Después de su graduación, le dije a Sofía que quería irme solo a vivir a Miami porque no aguantaba más el frío de Washington. Fue una cobardía dejarla con nuestra hija sin que ella hubiera conseguido un trabajo todavía. Sofía no quiso quedarse sola en Washington con la niña. Se hartó de seguir esperando a que yo fuese el hombre que no podía ser y regresó a Lima. Siempre pesará en mi conciencia la certeza de que si me hubiera quedado en Washington y hubiese sido generoso con ella, no la habría obligado a regresar a Lima.

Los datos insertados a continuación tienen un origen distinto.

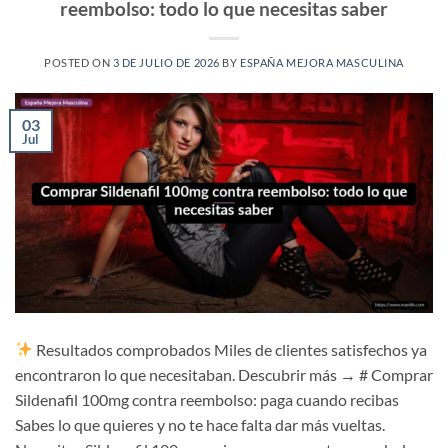
reembolso: todo lo que necesitas saber
POSTED ON
3 DE JULIO DE 2026
BY
ESPAÑA MEJORA MASCULINA
03
Jul
Resultados comprobados Miles de clientes satisfechos ya
encontraron lo que necesitaban. Descubrir más → # Comprar
Sildenafil 100mg contra reembolso: paga cuando recibas
Sabes lo que quieres y no te hace falta dar más vueltas.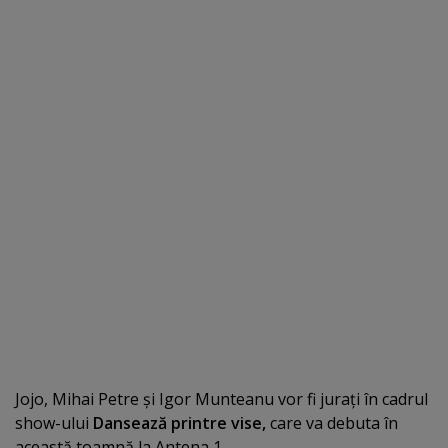
Jojo, Mihai Petre şi Igor Munteanu vor fi juraţi în cadrul
show-ului
Dansează printre vise,
care va debuta în
această toamnă la Antena 1.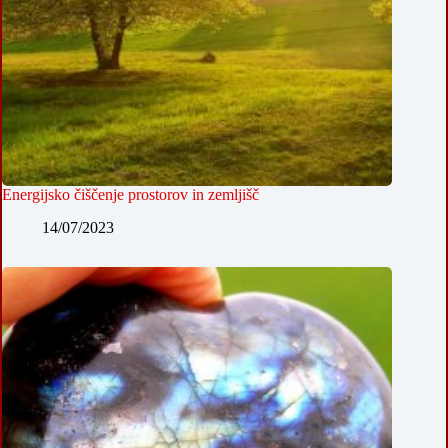
Energijsko čiščenje prostorov in zemljišč
14/07/2023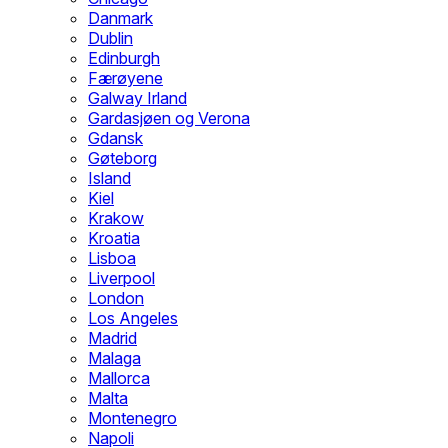
Danmark
Dublin
Edinburgh
Færøyene
Galway Irland
Gardasjøen og Verona
Gdansk
Gøteborg
Island
Kiel
Krakow
Kroatia
Lisboa
Liverpool
London
Los Angeles
Madrid
Malaga
Mallorca
Malta
Montenegro
Napoli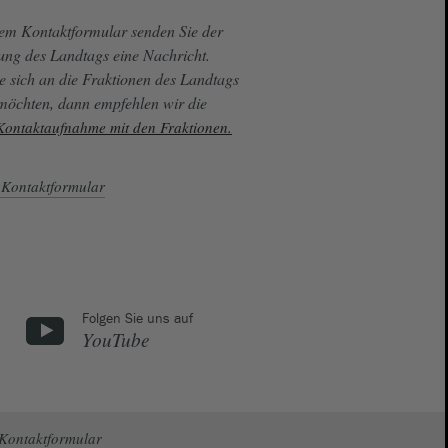
sem Kontaktformular senden Sie der
ung des Landtags eine Nachricht.
e sich an die Fraktionen des Landtags
 möchten, dann empfehlen wir die
 Kontaktaufnahme mit den Fraktionen.
Kontaktformular
Folgen Sie uns auf
YouTube
Kontaktformular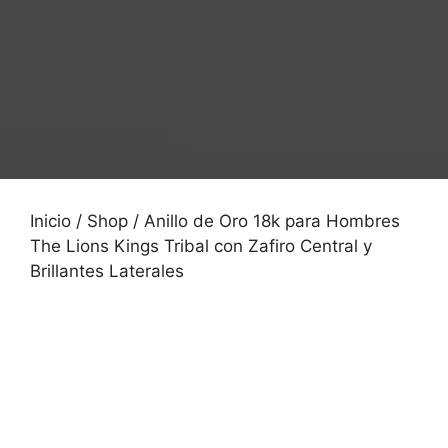
Inicio
/
Shop
/ Anillo de Oro 18k para Hombres
The Lions Kings Tribal con Zafiro Central y
Brillantes Laterales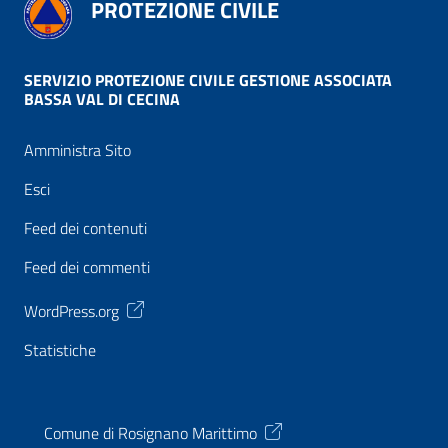
PROTEZIONE CIVILE
SERVIZIO PROTEZIONE CIVILE GESTIONE ASSOCIATA
BASSA VAL DI CECINA
Amministra Sito
Esci
Feed dei contenuti
Feed dei commenti
WordPress.org
Statistiche
Comune di Rosignano Marittimo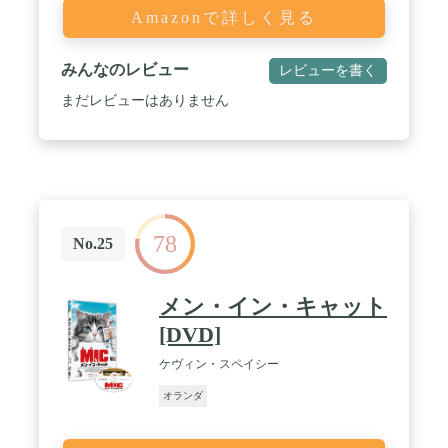
Amazonで詳しく見る
みんなのレビュー
レビューを書く
まだレビューはありません
78
No.25
メン・イン・キャット
[DVD]
ケヴィン・スペイシー
オランダ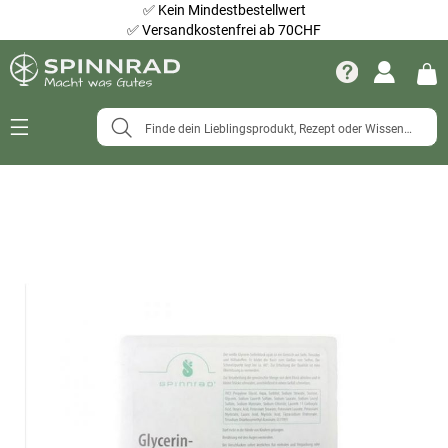
✅
Kein Mindestbestellwert
✅
Versandkostenfrei ab 70CHF
Navigation
umschalten
Zum
Ende
der
Bildergalerie
springen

Apenas se enteró de que Sofía y yo nos habíamos separado, Michel viajó a Lima y se quedó dos semanas tratando de convencerla de que se fuera con él a París. No se alojó en un hotel en Lima, durmió en el cuarto de huéspedes de la estupenda casona de la madre de Sofía, que, con buen instinto, siempre le tuvo a Michel más cariño que a mí. Sofía y Michel fueron a la playa, era verano.

Michel conoció a nuestra hija y se hizo fotos con ella. No sé cuán cerca estuvo Sofía de irse a París.

Creo que estuvo a punto de irse. Pero al final, no sé por qué, decidió quedarse en Lima. Michel se marchó derrotado una vez más, pero yo sabía que no se daría por vencido.

Tiempo después, en una de mis visitas a Lima, Sofía vino de sorpresa al departamento. Yo esperaba a Gabriela, una amiga. Cuando sonó el timbre, dije imprudentemente: «Pasa, Gabriela.»